PROVIDED DATA Block Start

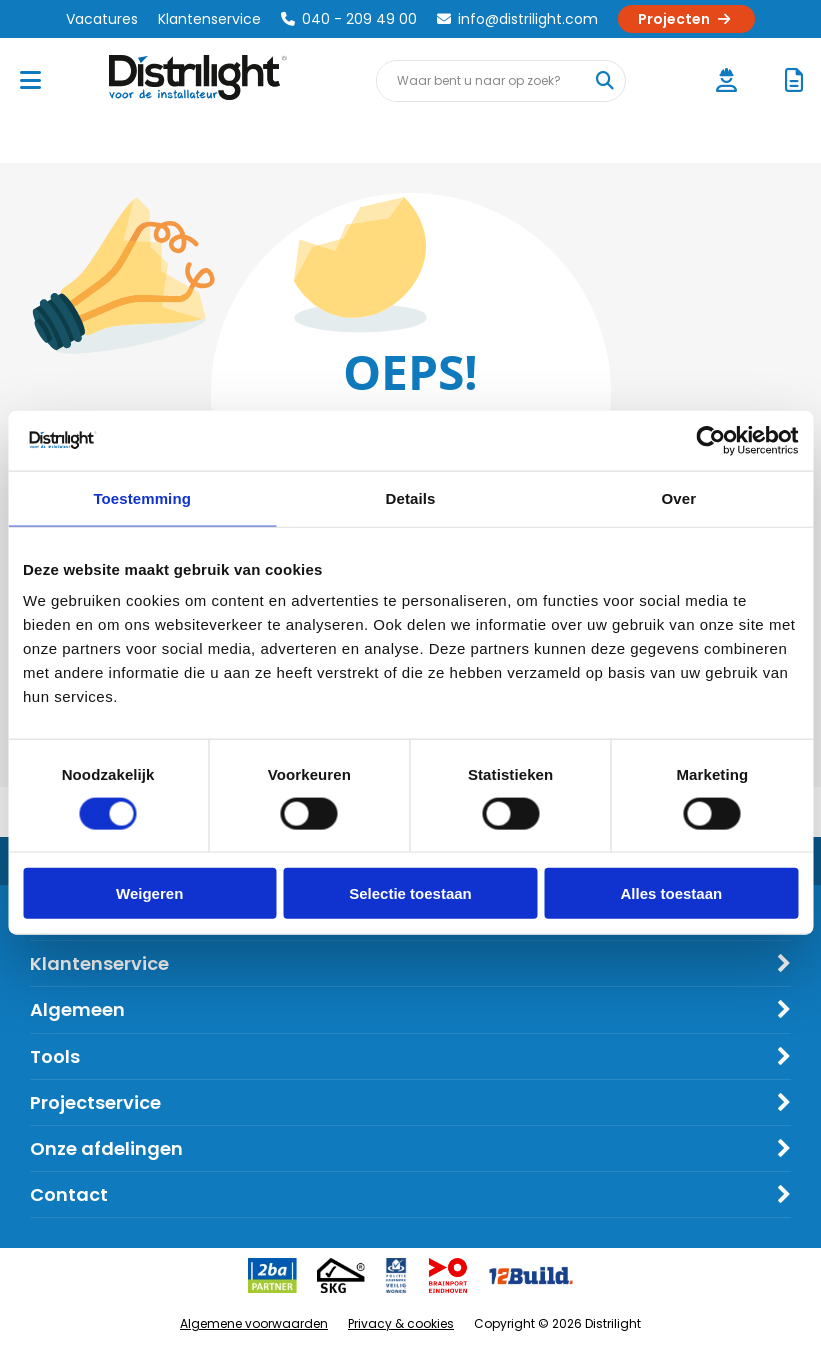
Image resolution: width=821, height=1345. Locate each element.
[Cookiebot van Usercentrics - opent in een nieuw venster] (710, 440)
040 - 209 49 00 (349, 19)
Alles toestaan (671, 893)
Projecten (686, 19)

PROVIDED DATA Block End

#### YOUR INSTRUCTIONS:
What is needed is the data above, retyped exactly, with every picture left out.

#### SOLUTION FOR THIS PROBLEM:
Image resolution: width=821, height=1345. Locate each element.
[Cookiebot van Usercentrics - opent in een nieuw venster] (710, 440)
040 - 209 49 00 (349, 19)
Alles toestaan (671, 893)
Projecten (686, 19)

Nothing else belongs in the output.